Whether lending on our Peer-to-Peer marketplace or depositing into our savings account, your money is secured by the borrower's collateral.
- Loan to Value (LTV) requirements
Collateral is required for all loans on DeFiner to prevent lenders from default events. When a borrower originates a loan (either a peer-to-peer loan or from a savings account), they are asked to pledge their collateral into a DeFiner smart contract where it is locked. Only once the smart contract receives the collateral, will the borrower then be assigned the credit/borrowing power from the smart contract.
We use the following LTV terms to measure and control default risks:
|Token name||Token Symbol||Max Initial LTV||LTV Liquidation Threshold||Forced-Liquidation Collateral Discount||Self - Liquidation Collateral Discount|
|Basic attention token||BAT||60||85||5%||2%|
Loan to Value (LTV)
The LTV ratio defines the value of the loan relative to the value of the collateral.
Max Initial LTV
For all loans, we require an LTV of at least 60% This means the loan amount can be no greater than 60% of the value of the collateral. So, for every 1 ETH worth of collateral, a borrower is able to borrow 0.60 ETH worth of the corresponding digital asset. (For example, if a borrower receives $600 worth of DAI, he/she must deposit $1000 worth of ETH.)
The LTV is self-calculated in real time.
Sufficient margin and incentives are needed for the loan to remain collateralized in adverse market conditions. If the value of the collateral drops below a certain point, there will be a forced market sale (liquidation) to cover the outstanding loan principal plus interest owed to lenders.
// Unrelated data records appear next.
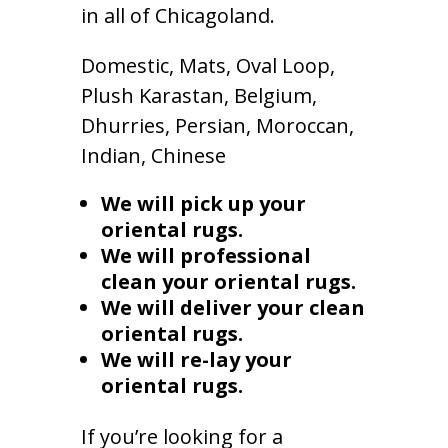
in all of Chicagoland.
Domestic, Mats, Oval Loop,
Plush Karastan, Belgium,
Dhurries, Persian, Moroccan,
Indian, Chinese
We will pick up your
oriental rugs.
We will professional
clean your oriental rugs.
We will deliver your clean
oriental rugs.
We will re-lay your
oriental rugs.
If you’re looking for a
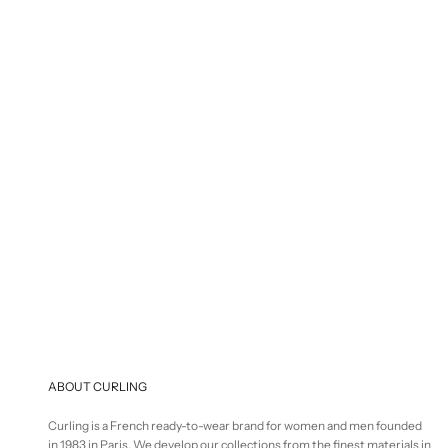
S
€
Selling price
€125,00
ABOUT CURLING
Curling is a French ready-to-wear brand for women and men founded
in 1983 in Paris. We develop our collections from the finest materials in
Our Forced Liquidation Threshold is when the LTV reaches 85%. This means if the value of ETH (being used as collateral) drops and the loan amount now reaches 85% of the value of the collateral, a forced sell will occur (at a 5% price discount) to repay part of the loan sufficient to decrease the LTV to Max Initial LTV level.
Self-Liquidation: payback loan with collateral
In a case where collateral value is dropping but hasn't yet reached the point of forced liquidation, the borrower can call a self-liquidation. In doing so, a portion of their collateral will be auctioned at a 2% market price discount to repay the loan. This option allows the borrower to repay the loan without securing extra cash and avoiding a forced liquidation.
In a liquidation event, a 3rd party liquidator provides liquidity to payback the loan. In return, they receive the underlying collateral at a discounted price. This is a 5% Forced-Liquidation Collateral Discount to attract liquidators to participate in the collateral auction of forced liquidations. Similarly, this process allows a 2% Self-Liquidation Collateral Discount to attract liquidators to participate in the collateral auction of self-liquidations.
The Max Initial LTV (60%) and Forced Liquidation LTV (85%) are assessed based on a digital asset's liquidity and market capitalization. The liquidity is based on the volume of the markets, which is key for the liquidation process. This is mitigated by the parameters: the lower the liquidity, the higher the incentives. Market capitalization represents the size of the market, which is also important when it comes to liquidating collateral. This is mitigated by these parameters: the smaller the market cap, the higher the incentives.